* YOUR ASSIGNMENT: Your response should contain every line from the data below that holds the string "Creo".

(Saved entries)
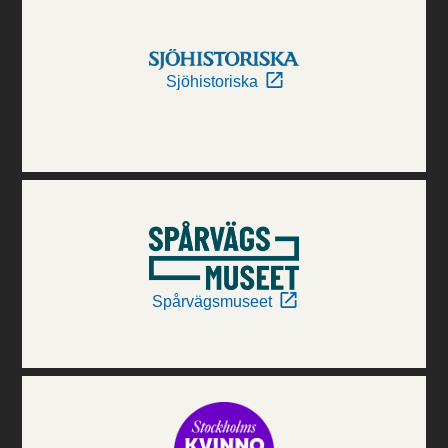
Sjöhistoriska
Spårvägsmuseet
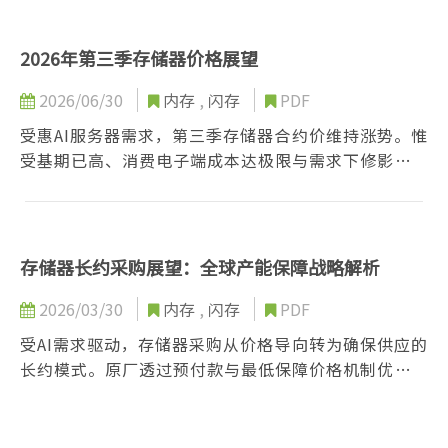
弱，供需结构转趋宽松，下半年将面临价格修正压力，
两者循环呈现明显分化。
2026年第三季存储器价格展望
2026/06/30
内存
,
闪存
PDF
受惠AI服务器需求，第三季存储器合约价维持涨势。惟
受基期已高、消费电子端成本达极限与需求下修影响，
整体涨幅将收敛。
存储器长约采购展望：全球产能保障战略解析
2026/03/30
内存
,
闪存
PDF
受AI需求驱动，存储器采购从价格导向转为确保供应的
长约模式。原厂透过预付款与最低保障价格机制优化产
能，提高买方财务门坎。北美云端业者享优先分配权，
中系及消费电子品牌居次。考虑新厂建设所需时间，长
约已成买家锁定未来产能的必要战略。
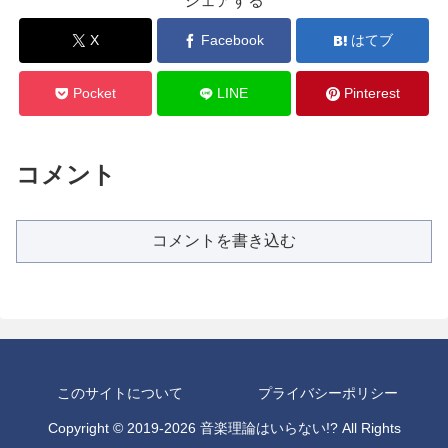
シェアする
X
Facebook
はてブ
Pocket
LINE
Pinterest
コメント
コメントを書き込む
このサイトについて
プライバシーポリシー
Copyright © 2019-2026 音楽理論はいらない!? All Rights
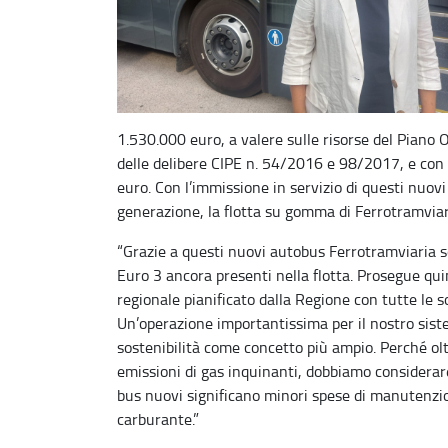
1.530.000 euro, a valere sulle risorse del Piano
delle delibere CIPE n. 54/2016 e 98/2017, e con u
euro. Con l’immissione in servizio di questi nuovi
generazione, la flotta su gomma di Ferrotramviari
“Grazie a questi nuovi autobus Ferrotramviaria sos
Euro 3 ancora presenti nella flotta. Prosegue quin
regionale pianificato dalla Regione con tutte le 
Un’operazione importantissima per il nostro siste
sostenibilità come concetto più ampio. Perché olt
emissioni di gas inquinanti, dobbiamo considerar
bus nuovi significano minori spese di manutenzio
carburante.”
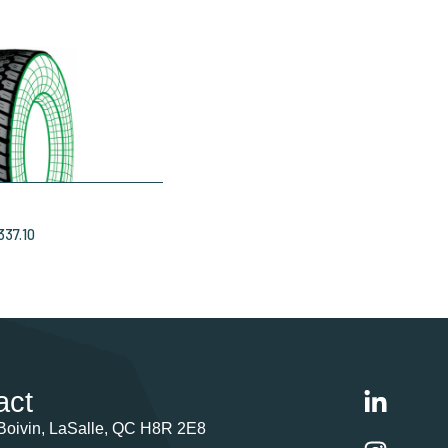
337.10
act
Boivin, LaSalle, QC H8R 2E8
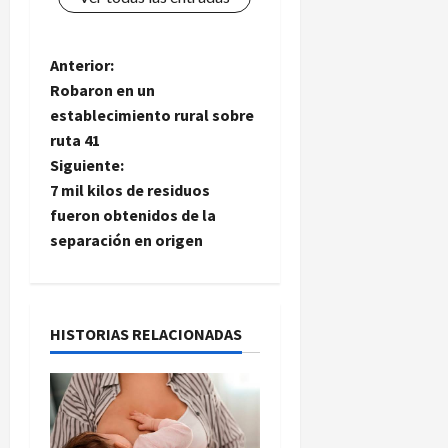
N
Anterior:
Robaron en un
a
establecimiento rural sobre
ruta 41
v
Siguiente:
e
7 mil kilos de residuos
fueron obtenidos de la
g
separación en origen
a
c
HISTORIAS RELACIONADAS
i
ó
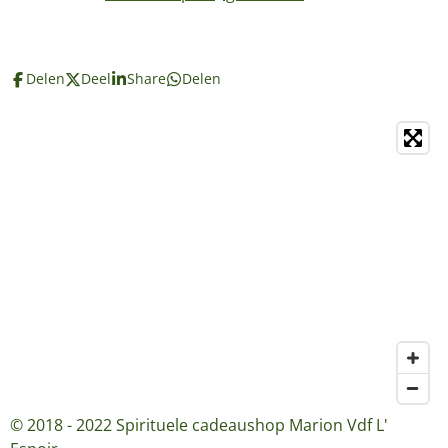
Delen
Deel
Share
Delen
© 2018 - 2022 Spirituele cadeaushop Marion Vdf L'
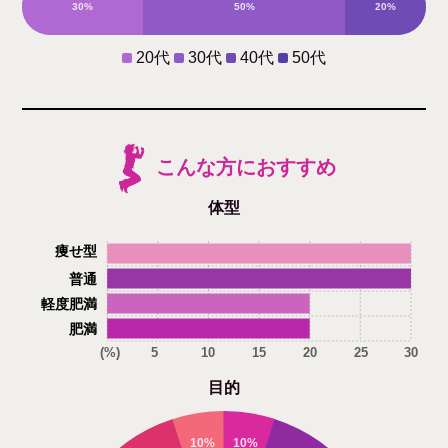
30%
50%
20%
0%
20代
30代
40代
50代
こんな方におすすめ
体型
痩せ型
普通
軽度肥満
肥満
(%)
5
10
15
20
25
30
目的
10%
10%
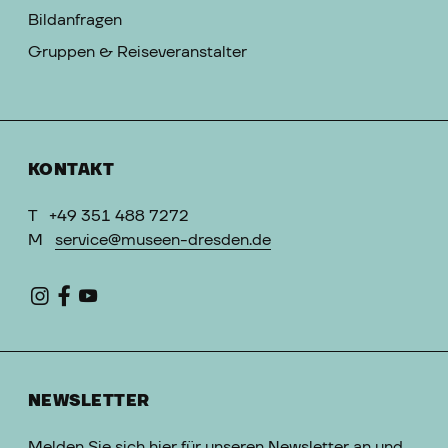
Bildanfragen
Gruppen & Reiseveranstalter
KONTAKT
T
+49 351 488 7272
M
service@museen-dresden.de
NEWSLETTER
Melden Sie sich hier für unseren Newsletter an und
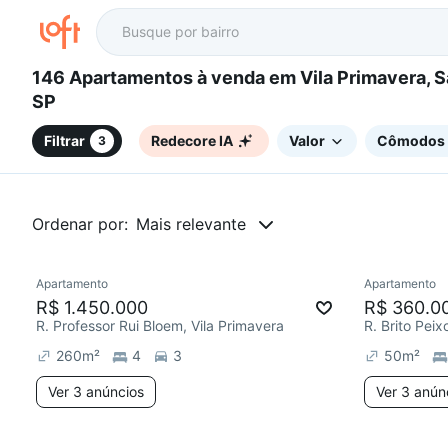
146 Apartamentos à venda em Vila Primavera, São Paulo,
SP
Filtrar
Redecore IA
Valor
Cômodos
3
Ordenar por:
Mais relevante
3 anúncios
Apartamento
Apartamento
R$ 1.450.000
R$ 360.0
R. Professor Rui Bloem, Vila Primavera
R. Brito Peix
260
m²
4
3
50
m²
Ver 3 anúncios
Ver 3 anún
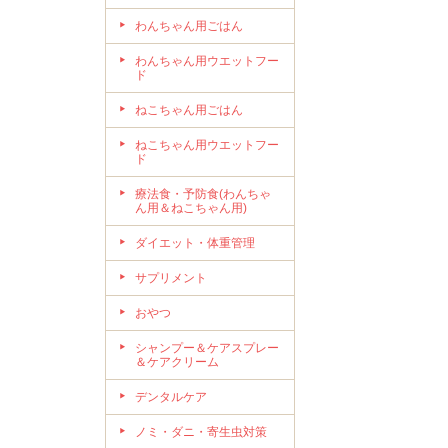
わんちゃん用ごはん
わんちゃん用ウエットフー
ド
ねこちゃん用ごはん
ねこちゃん用ウエットフー
ド
療法食・予防食(わんちゃ
ん用＆ねこちゃん用)
ダイエット・体重管理
サプリメント
おやつ
シャンプー＆ケアスプレー
＆ケアクリーム
デンタルケア
ノミ・ダニ・寄生虫対策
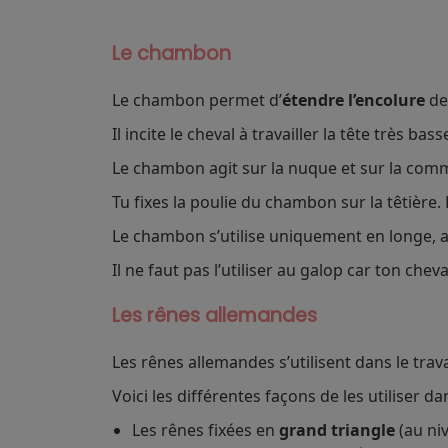
Le chambon
Le chambon permet d’
étendre l’encolure
de
Il incite le cheval à travailler la tête très ba
Le chambon agit sur la nuque et sur la comm
Tu fixes la poulie du chambon sur la têtière
Le chambon s’utilise uniquement en longe, a
Il ne faut pas l’utiliser au galop car ton chev
Les rênes allemandes
Les rênes allemandes s’utilisent dans le trava
Voici les différentes façons de les utiliser dan
Les rênes fixées en
grand triangle
(au niv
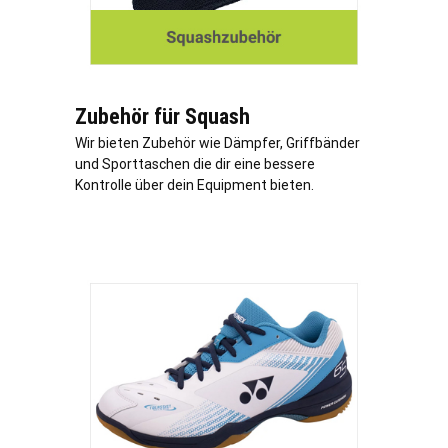
Zubehör für Squash
Wir bieten Zubehör wie Dämpfer, Griffbänder
und Sporttaschen die dir eine bessere
Kontrolle über dein Equipment bieten.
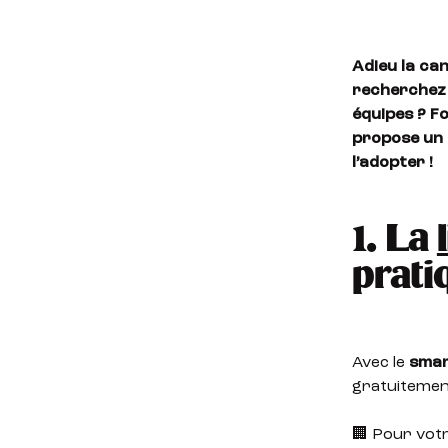
Adieu la can
recherchez 
équipes ? F
propose un 
l’adopter !
1. La
prati
Avec le
smar
gratuitement
🏢 Pour votr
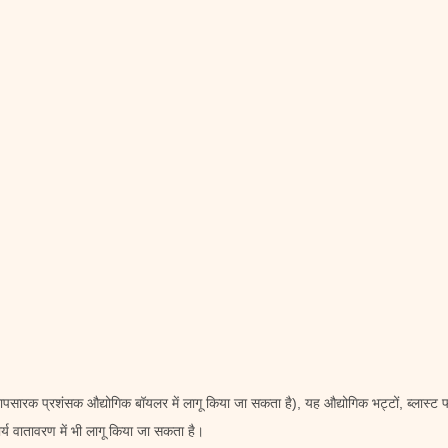
द्रापसारक प्रशंसक औद्योगिक बॉयलर में लागू किया जा सकता है), यह औद्योगिक भट्टों, ब्लास्ट 
्य वातावरण में भी लागू किया जा सकता है।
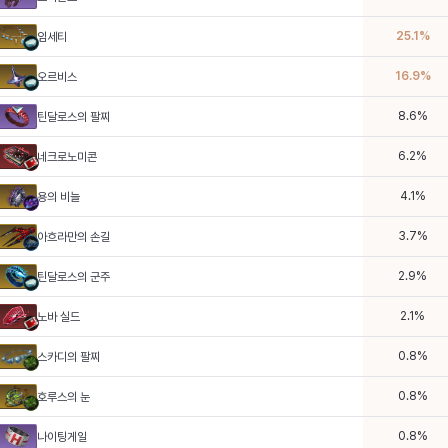
25.1
%
임세티
16.9
%
오르비스
8.6
%
틴달로스의 팔찌
6.2
%
네크로노미콘
4.1
%
용의 비늘
3.7
%
아흐라만의 손길
2.9
%
틴달로스의 군주
2.1
%
노바 실드
0.8
%
스카디의 팔찌
0.8
%
호루스의 눈
0.8
%
나이팅게일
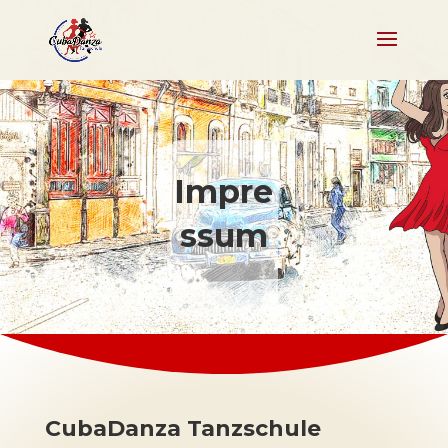
Impre
ssum
CubaDanza Tanzschule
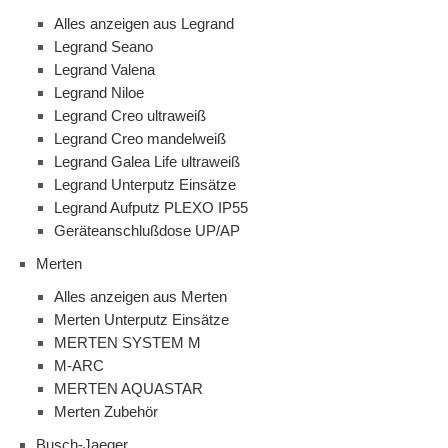
Alles anzeigen aus Legrand
Legrand Seano
Legrand Valena
Legrand Niloe
Legrand Creo ultraweiß
Legrand Creo mandelweiß
Legrand Galea Life ultraweiß
Legrand Unterputz Einsätze
Legrand Aufputz PLEXO IP55
Geräteanschlußdose UP/AP
Merten
Alles anzeigen aus Merten
Merten Unterputz Einsätze
MERTEN SYSTEM M
M-ARC
MERTEN AQUASTAR
Merten Zubehör
Busch-Jaeger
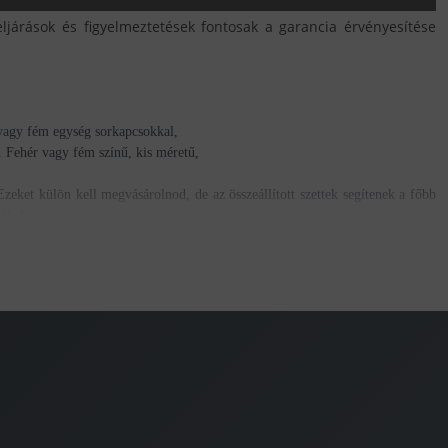
eljárások és figyelmeztetések fontosak a garancia érvényesítése
l vagy fém egység sorkapcsokkal,
 Fehér vagy fém színű, kis méretű,
zeket külön kell megvásárolnod, de az összeállított szettek segítenek a főbb
ábel.
st alakíthatsz ki LED szalagokkal és LED szalag szettekkel,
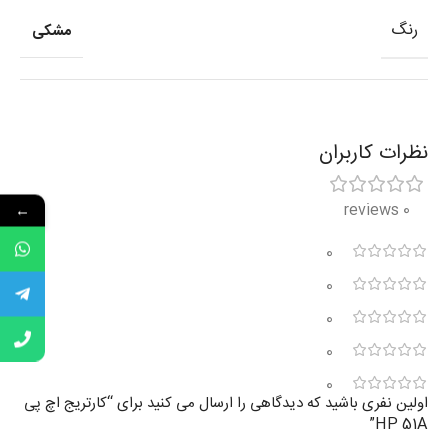
رنگ
مشکی
نظرات کاربران
0 reviews
←
0
0
0
0
0
اولین نفری باشید که دیدگاهی را ارسال می کنید برای “کارتریج اچ پی
HP 51A”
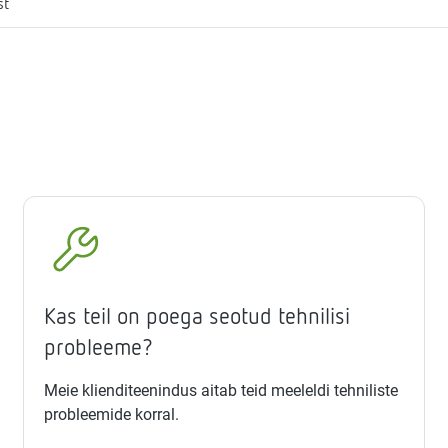
st
Kas teil on poega seotud tehnilisi
probleeme?
Meie klienditeenindus aitab teid meeleldi tehniliste
probleemide korral.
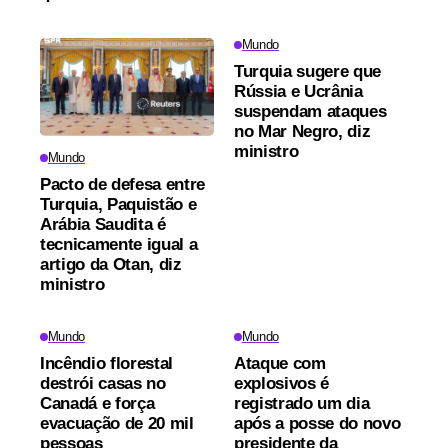
Mundo
Turquia sugere que
Rússia e Ucrânia
suspendam ataques
no Mar Negro, diz
ministro
Mundo
Pacto de defesa entre
Turquia, Paquistão e
Arábia Saudita é
tecnicamente igual a
artigo da Otan, diz
ministro
Mundo
Mundo
Incêndio florestal
Ataque com
destrói casas no
explosivos é
Canadá e força
registrado um dia
evacuação de 20 mil
após a posse do novo
pessoas
presidente da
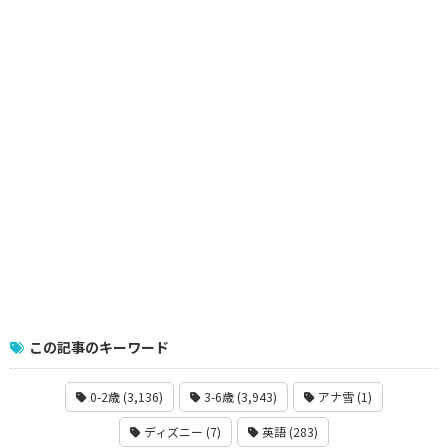
この記事のキーワード
0-2歳 (3,136)
3-6歳 (3,943)
アナ雪 (1)
ディズニー (7)
英語 (283)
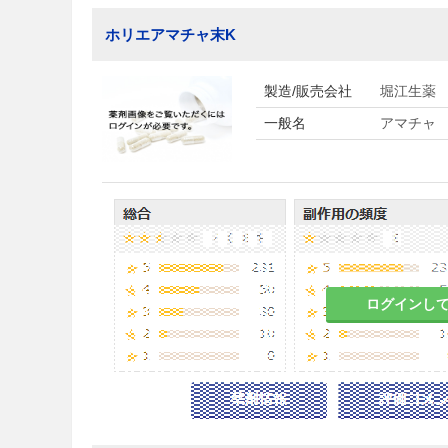
ホリエアマチャ末K
製造/販売会社
堀江生薬
一般名
アマチャ
ログインし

* RESPONSE:
Legrand Creo ultraweiß
Legrand Creo mandelweiß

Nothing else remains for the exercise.